## Your assignment
Search the material for the string "Blijf" and copy each line where it occurs.

## Raw data

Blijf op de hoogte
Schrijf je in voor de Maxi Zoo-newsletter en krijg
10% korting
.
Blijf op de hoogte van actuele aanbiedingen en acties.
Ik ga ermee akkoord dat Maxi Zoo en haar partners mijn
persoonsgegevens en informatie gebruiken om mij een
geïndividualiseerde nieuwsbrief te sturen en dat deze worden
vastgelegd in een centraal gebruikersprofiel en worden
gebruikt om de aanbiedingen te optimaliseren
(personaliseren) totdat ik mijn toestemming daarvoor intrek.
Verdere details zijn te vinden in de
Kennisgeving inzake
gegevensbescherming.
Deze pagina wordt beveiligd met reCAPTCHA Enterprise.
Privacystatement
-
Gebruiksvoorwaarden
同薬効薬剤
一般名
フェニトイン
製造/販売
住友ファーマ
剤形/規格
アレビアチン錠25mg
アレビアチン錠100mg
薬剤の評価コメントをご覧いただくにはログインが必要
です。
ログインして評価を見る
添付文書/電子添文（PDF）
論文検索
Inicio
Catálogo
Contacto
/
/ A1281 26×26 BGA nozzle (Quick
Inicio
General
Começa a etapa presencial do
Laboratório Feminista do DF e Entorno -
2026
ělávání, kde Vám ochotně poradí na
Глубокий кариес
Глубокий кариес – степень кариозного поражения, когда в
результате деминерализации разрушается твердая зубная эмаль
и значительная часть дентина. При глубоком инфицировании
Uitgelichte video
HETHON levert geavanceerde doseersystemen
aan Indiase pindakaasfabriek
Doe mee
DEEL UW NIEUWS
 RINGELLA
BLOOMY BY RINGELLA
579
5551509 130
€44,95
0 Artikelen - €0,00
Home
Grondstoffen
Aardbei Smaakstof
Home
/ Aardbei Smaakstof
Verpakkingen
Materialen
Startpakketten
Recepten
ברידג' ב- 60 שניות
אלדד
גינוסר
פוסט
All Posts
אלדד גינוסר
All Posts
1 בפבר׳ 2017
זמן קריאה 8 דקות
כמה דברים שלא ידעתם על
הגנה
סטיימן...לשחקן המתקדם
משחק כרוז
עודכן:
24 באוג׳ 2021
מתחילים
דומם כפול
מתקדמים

==

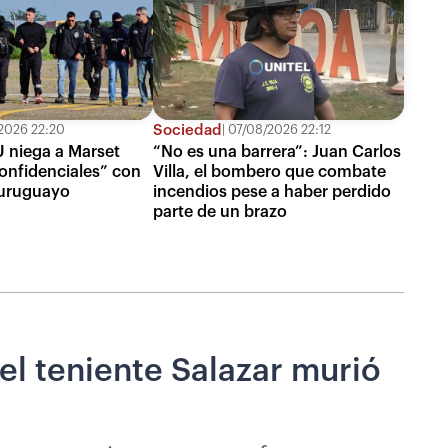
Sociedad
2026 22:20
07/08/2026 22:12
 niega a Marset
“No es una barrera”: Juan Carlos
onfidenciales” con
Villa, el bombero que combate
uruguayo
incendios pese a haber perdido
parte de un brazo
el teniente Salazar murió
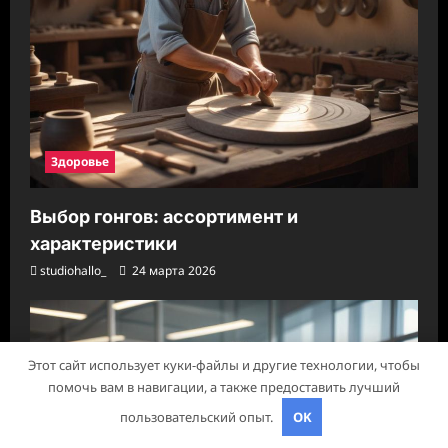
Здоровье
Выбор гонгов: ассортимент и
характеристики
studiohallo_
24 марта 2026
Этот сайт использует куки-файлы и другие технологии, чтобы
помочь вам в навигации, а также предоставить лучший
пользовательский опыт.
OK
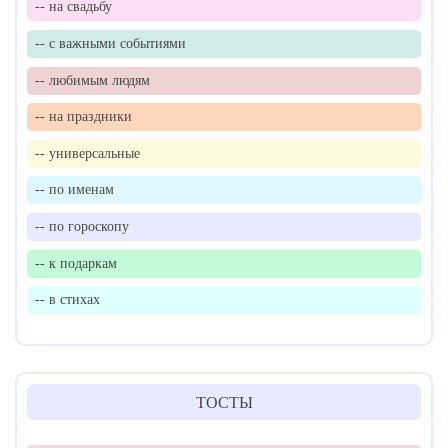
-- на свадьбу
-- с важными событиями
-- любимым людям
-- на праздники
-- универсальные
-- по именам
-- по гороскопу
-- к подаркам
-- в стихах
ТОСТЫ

## Result
Blijf op de hoogte
Blijf op de hoogte van actuele aanbiedingen en acties.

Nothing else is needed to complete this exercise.